### What you are asked to do
Write back every entry exactly as it reads, with the pictures left behind.

### Data for review
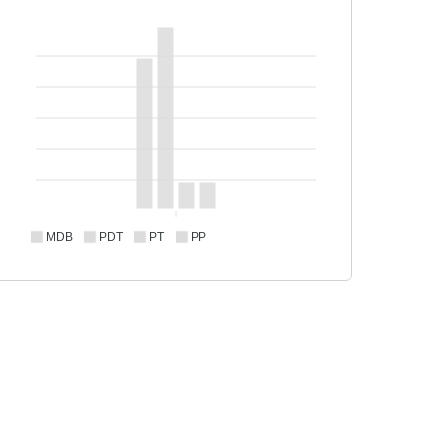
MDB
PDT
PT
PP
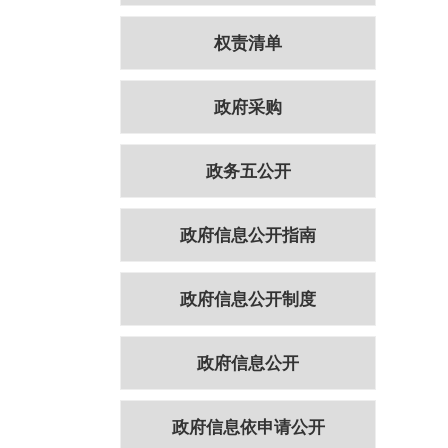
权责清单
政府采购
政务五公开
政府信息公开指南
政府信息公开制度
政府信息公开
政府信息依申请公开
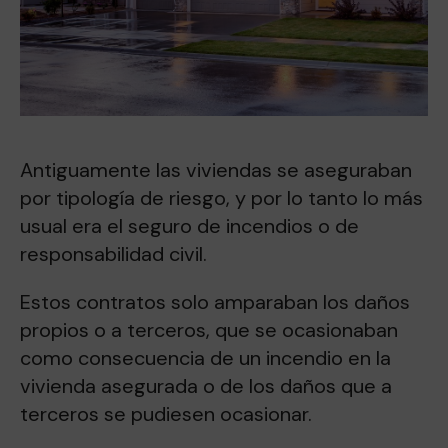
Antiguamente las viviendas se aseguraban
por tipología de riesgo, y por lo tanto lo más
usual era el seguro de incendios o de
responsabilidad civil.
Estos contratos solo amparaban los daños
propios o a terceros, que se ocasionaban
como consecuencia de un incendio en la
vivienda asegurada o de los daños que a
terceros se pudiesen ocasionar.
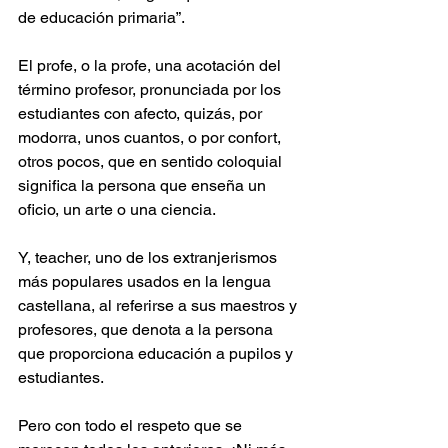
de educación primaria”.
El profe, o la profe, una acotación del 
término profesor, pronunciada por los 
estudiantes con afecto, quizás, por 
modorra, unos cuantos, o por confort, 
otros pocos, que en sentido coloquial 
significa la persona que enseña un 
oficio, un arte o una ciencia.
Y, teacher, uno de los extranjerismos 
más populares usados en la lengua 
castellana, al referirse a sus maestros y 
profesores, que denota a la persona 
que proporciona educación a pupilos y 
estudiantes.
Pero con todo el respeto que se 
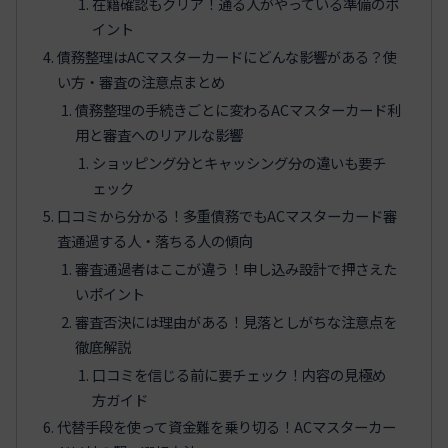
在籍確認もクリア！通る人がやっている準備のポ
イント
債務整理はACマスターカードにどんな影響がある？使
い方・審査の注意点まとめ
債務整理の手続きごとに変わるACマスターカード利
用と審査へのリアルな影響
ショッピング分とキャッシング分の違いも要チ
ェック
口コミから分かる！多重債務でもACマスターカード審
査通過する人・落ちる人の傾向
審査通過者はここが違う！申し込み設計で押さえた
いポイント
審査否決には理由がある！見落としがちな注意点を
徹底解説
口コミを信じる前に要チェック！内容の見極め
方ガイド
代替手段を使って資金難を乗り切る！ACマスターカー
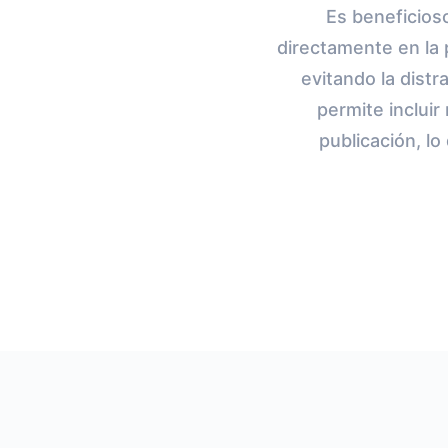
Es beneficioso
directamente en la 
evitando la dist
permite inclui
publicación, l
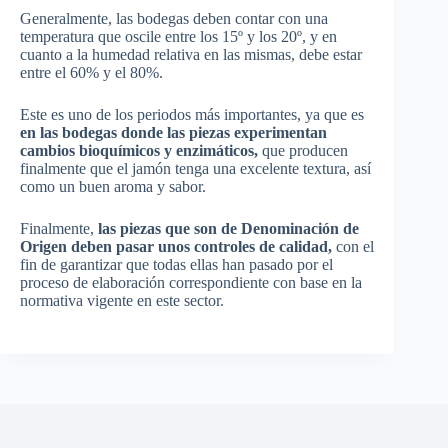
Generalmente, las bodegas deben contar con una
temperatura que oscile entre los 15º y los 20º, y en
cuanto a la humedad relativa en las mismas, debe estar
entre el 60% y el 80%.
Este es uno de los periodos más importantes, ya que es
en las bodegas donde las piezas experimentan
cambios bioquímicos y enzimáticos,
que producen
finalmente que el jamón tenga una excelente textura, así
como un buen aroma y sabor.
Finalmente,
las piezas que son de Denominación de
Origen deben pasar unos controles de calidad,
con el
fin de garantizar que todas ellas han pasado por el
proceso de elaboración correspondiente con base en la
normativa vigente en este sector.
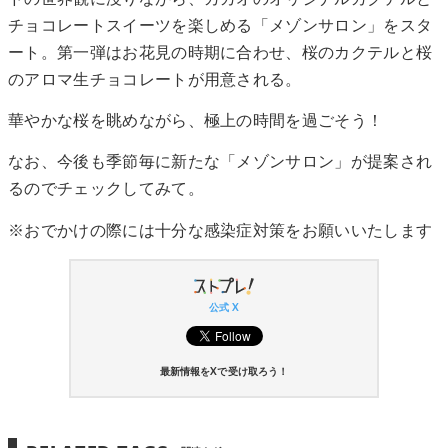
チョコレートスイーツを楽しめる「メゾンサロン」をスタ
ート。第一弾はお花見の時期に合わせ、桜のカクテルと桜
のアロマ生チョコレートが用意される。
華やかな桜を眺めながら、極上の時間を過ごそう！
なお、今後も季節毎に新たな「メゾンサロン」が提案され
るのでチェックしてみて。
※おでかけの際には十分な感染症対策をお願いいたします
公式 X
最新情報をXで受け取ろう！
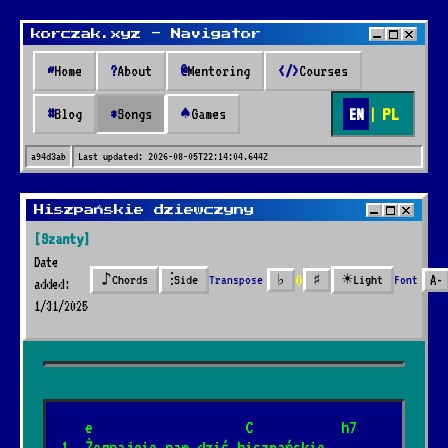
korczak.xyz - Navigator
~
Home
?
About
@
Mentoring
</>
Courses
EN
|
PL
#
Blog
*
Songs
♠
Games
a94d3ab
Last updated:
2026-08-05T22:14:04.644Z
Songs
Hiszpańskie dziewczyny
[Szanty]
* Songs *
Date
0
♪
⫶
☀
Transpose
♭
♯
Font
A-
Chords
Side
Light
added:
1/31/2025
🔍
41 songs added over 2 years
   e                   C           h7
Nazywali go marynarz
*
1. Żegnajcie nam dziś hiszpańskie 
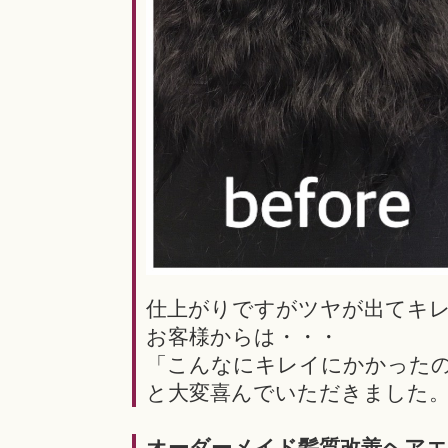
仕上がりですがツヤが出てキ
お客様からは・・・
「こんなにキレイにかかった
と大変喜んでいただきました
オーダーメイド髪質改善ヘア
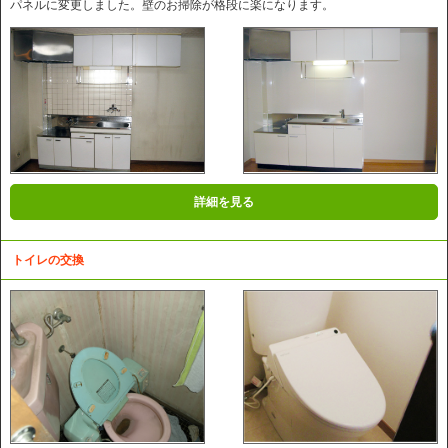
パネルに変更しました。壁のお掃除が格段に楽になります。
詳細を見る
トイレの交換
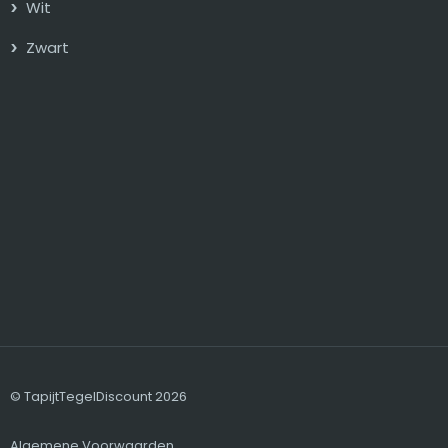
Wit
Zwart
© TapijtTegelDiscount 2026
Algemene Voorwaarden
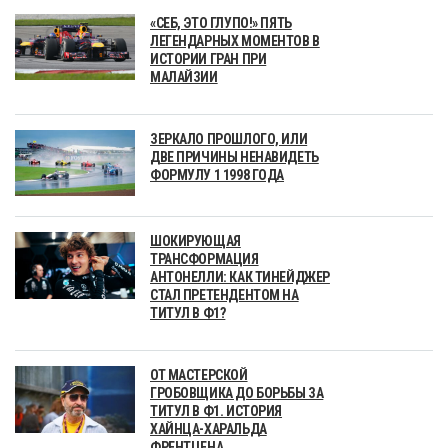
«СЕБ, ЭТО ГЛУПО!» ПЯТЬ
ЛЕГЕНДАРНЫХ МОМЕНТОВ В
ИСТОРИИ ГРАН ПРИ
МАЛАЙЗИИ
ЗЕРКАЛО ПРОШЛОГО, ИЛИ
ДВЕ ПРИЧИНЫ НЕНАВИДЕТЬ
ФОРМУЛУ 1 1998 ГОДА
ШОКИРУЮЩАЯ
ТРАНСФОРМАЦИЯ
АНТОНЕЛЛИ: КАК ТИНЕЙДЖЕР
СТАЛ ПРЕТЕНДЕНТОМ НА
ТИТУЛ В Ф1?
ОТ МАСТЕРСКОЙ
ГРОБОВЩИКА ДО БОРЬБЫ ЗА
ТИТУЛ В Ф1. ИСТОРИЯ
ХАЙНЦА-ХАРАЛЬДА
ФРЕНТЦЕНА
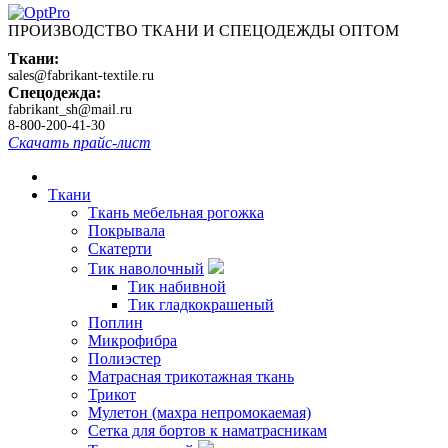
ПРОИЗВОДСТВО ТКАНИ И СПЕЦОДЕЖДЫ ОПТОМ
Ткани:
sales@fabrikant-textile.ru
Спецодежда:
fabrikant_sh@mail.ru
8-800-200-41-30
Скачать прайс-лист
Ткани
Ткань мебельная рогожка
Покрывала
Скатерти
Тик наволочный
Тик набивной
Тик гладкокрашеный
Поплин
Микрофибра
Полиэстер
Матрасная трикотажная ткань
Трикот
Мулетон (махра непромокаемая)
Сетка для бортов к наматрасникам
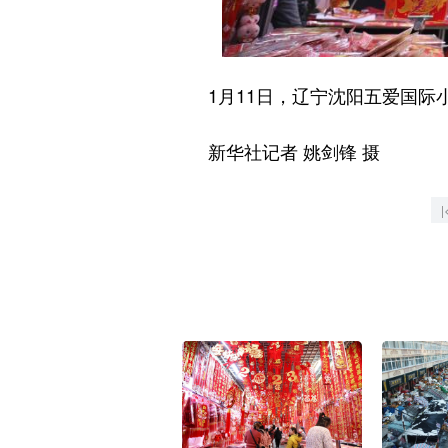
1月11日，辽宁沈阳五爱国际
新华社记者 姚剑锋 摄
|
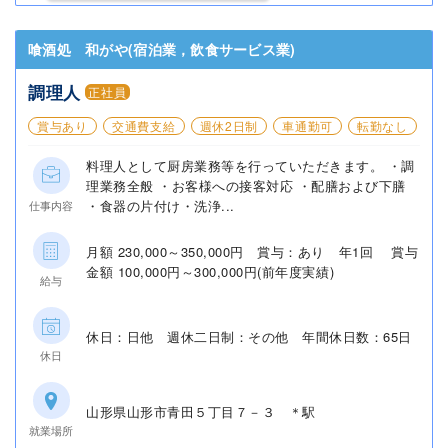
喰酒処 和がや(宿泊業，飲食サービス業)
調理人
正社員
賞与あり
交通費支給
週休2日制
車通勤可
転勤なし
料理人として厨房業務等を行っていただきます。 ・調
理業務全般 ・お客様への接客対応 ・配膳および下膳
・食器の片付け・洗浄...
仕事内容
月額 230,000～350,000円 賞与：あり 年1回 賞与
金額 100,000円～300,000円(前年度実績)
給与
休日：日他 週休二日制：その他 年間休日数：65日
休日
山形県山形市青田５丁目７－３ ＊駅
就業場所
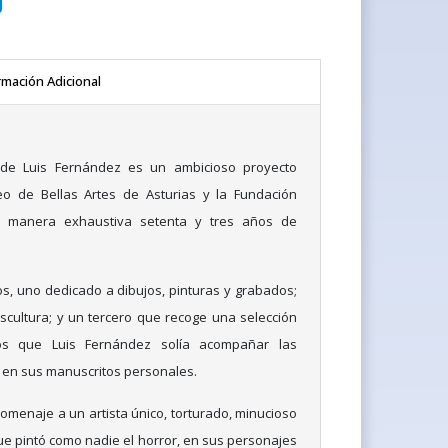
rmación Adicional
de Luis Fernández es un ambicioso proyecto
o de Bellas Artes de Asturias y la Fundación
 manera exhaustiva setenta y tres años de
s, uno dedicado a dibujos, pinturas y grabados;
escultura; y un tercero que recoge una selección
os que Luis Fernández solía acompañar las
 en sus manuscritos personales.
omenaje a un artista único, torturado, minucioso
ue pintó como nadie el horror, en sus personajes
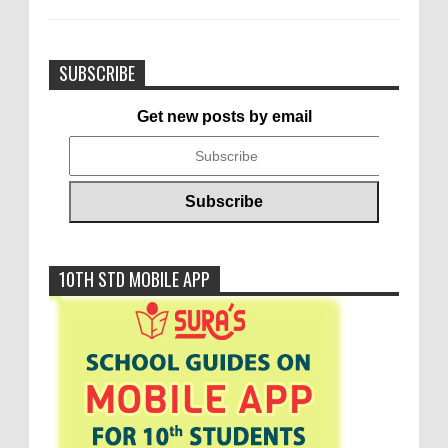
SUBSCRIBE
Get new posts by email
10TH STD MOBILE APP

### Solution
MDB
PDT
PT
PP
权责清单
政府采购
政务五公开
政府信息公开指南
政府信息公开制度
政府信息公开
政府信息依申请公开
Antiguamente las viviendas se aseguraban
por tipología de riesgo, y por lo tanto lo más
usual era el seguro de incendios o de
responsabilidad civil.
Estos contratos solo amparaban los daños
propios o a terceros, que se ocasionaban
como consecuencia de un incendio en la
vivienda asegurada o de los daños que a
terceros se pudiesen ocasionar.
de educación primaria”.
El profe, o la profe, una acotación del 
término profesor, pronunciada por los 
estudiantes con afecto, quizás, por 
modorra, unos cuantos, o por confort, 
otros pocos, que en sentido coloquial 
significa la persona que enseña un 
oficio, un arte o una ciencia.
Y, teacher, uno de los extranjerismos 
más populares usados en la lengua 
castellana, al referirse a sus maestros y 
profesores, que denota a la persona 
que proporciona educación a pupilos y 
estudiantes.
Pero con todo el respeto que se 
在籍確認もクリア！通る人がやっている準備のポ
イント
債務整理はACマスターカードにどんな影響がある？使
い方・審査の注意点まとめ
債務整理の手続きごとに変わるACマスターカード利
用と審査へのリアルな影響
ショッピング分とキャッシング分の違いも要チ
ェック
口コミから分かる！多重債務でもACマスターカード審
査通過する人・落ちる人の傾向
審査通過者はここが違う！申し込み設計で押さえた
いポイント
審査否決には理由がある！見落としがちな注意点を
徹底解説
口コミを信じる前に要チェック！内容の見極め
方ガイド
代替手段を使って資金難を乗り切る！ACマスターカー
Es beneficioso
directamente en la 
evitando la dist
permite inclui
publicación, l
Generalmente, las bodegas deben contar con una
temperatura que oscile entre los 15º y los 20º, y en
cuanto a la humedad relativa en las mismas, debe estar
entre el 60% y el 80%.
Este es uno de los periodos más importantes, ya que es
en las bodegas donde las piezas experimentan
cambios bioquímicos y enzimáticos,
que producen
finalmente que el jamón tenga una excelente textura, así
como un buen aroma y sabor.
Finalmente,
las piezas que son de Denominación de
Origen deben pasar unos controles de calidad,
con el
fin de garantizar que todas ellas han pasado por el
proceso de elaboración correspondiente con base en la
normativa vigente en este sector.
チョコレートスイーツを楽しめる「メゾンサロン」をスタ
ート。第一弾はお花見の時期に合わせ、桜のカクテルと桜
のアロマ生チョコレートが用意される。
華やかな桜を眺めながら、極上の時間を過ごそう！
なお、今後も季節毎に新たな「メゾンサロン」が提案され
るのでチェックしてみて。
※おでかけの際には十分な感染症対策をお願いいたします
公式 X
最新情報をXで受け取ろう！
korczak.xyz - Navigator
~
Home
?
About
@
Mentoring
</>
Courses
EN
|
PL
#
Blog
*
Songs
♠
Games
a94d3ab
Last updated:
2026-08-05T22:14:04.644Z
Songs
Hiszpańskie dziewczyny
[Szanty]
* Songs *
Date
0
♪
⫶
☀
Transpose
♭
♯
Font
A-
Chords
Side
Light
added:
1/31/2025
🔍
41 songs added over 2 years
   e                   C           h7
Nazywali go marynarz
*
1. Żegnajcie nam dziś hiszpańskie 
仕上がりですがツヤが出てキ
お客様からは・・・
「こんなにキレイにかかった
と大変喜んでいただきました
オーダーメイド髪質改善ヘア
パネルに変更しました。壁のお掃除が格段に楽になります。
詳細を見る
トイレの交換
Wit
Zwart
© TapijtTegelDiscount 2026
Algemene Voorwaarden
«СЕБ, ЭТО ГЛУПО!» ПЯТЬ
ЛЕГЕНДАРНЫХ МОМЕНТОВ В
ИСТОРИИ ГРАН ПРИ
МАЛАЙЗИИ
ЗЕРКАЛО ПРОШЛОГО, ИЛИ
ДВЕ ПРИЧИНЫ НЕНАВИДЕТЬ
ФОРМУЛУ 1 1998 ГОДА
ШОКИРУЮЩАЯ
ТРАНСФОРМАЦИЯ
АНТОНЕЛЛИ: КАК ТИНЕЙДЖЕР
СТАЛ ПРЕТЕНДЕНТОМ НА
ТИТУЛ В Ф1?
ОТ МАСТЕРСКОЙ
ГРОБОВЩИКА ДО БОРЬБЫ ЗА
ТИТУЛ В Ф1. ИСТОРИЯ
ХАЙНЦА-ХАРАЛЬДА
ФРЕНТЦЕНА
ПРОИЗВОДСТВО ТКАНИ И СПЕЦОДЕЖДЫ ОПТОМ
Ткани:
sales@fabrikant-textile.ru
Спецодежда:
fabrikant_sh@mail.ru
8-800-200-41-30
Скачать прайс-лист
Ткани
Ткань мебельная рогожка
Покрывала
Скатерти
Тик наволочный
Тик набивной
Тик гладкокрашеный
Поплин
Микрофибра
Полиэстер
Матрасная трикотажная ткань
Трикот
Мулетон (махра непромокаемая)
Сетка для бортов к наматрасникам
1月11日，辽宁沈阳五爱国际
新华社记者 姚剑锋 摄
|
喰酒処 和がや(宿泊業，飲食サービス業)
調理人
正社員
賞与あり
交通費支給
週休2日制
車通勤可
転勤なし
料理人として厨房業務等を行っていただきます。 ・調
理業務全般 ・お客様への接客対応 ・配膳および下膳
・食器の片付け・洗浄...
仕事内容
月額 230,000～350,000円 賞与：あり 年1回 賞与
金額 100,000円～300,000円(前年度実績)
給与
休日：日他 週休二日制：その他 年間休日数：65日
休日
山形県山形市青田５丁目７－３ ＊駅
就業場所
rmación Adicional
de Luis Fernández es un ambicioso proyecto
o de Bellas Artes de Asturias y la Fundación
 manera exhaustiva setenta y tres años de
s, uno dedicado a dibujos, pinturas y grabados;
escultura; y un tercero que recoge una selección
os que Luis Fernández solía acompañar las
 en sus manuscritos personales.
omenaje a un artista único, torturado, minucioso
ue pintó como nadie el horror, en sus personajes
SUBSCRIBE
Get new posts by email
10TH STD MOBILE APP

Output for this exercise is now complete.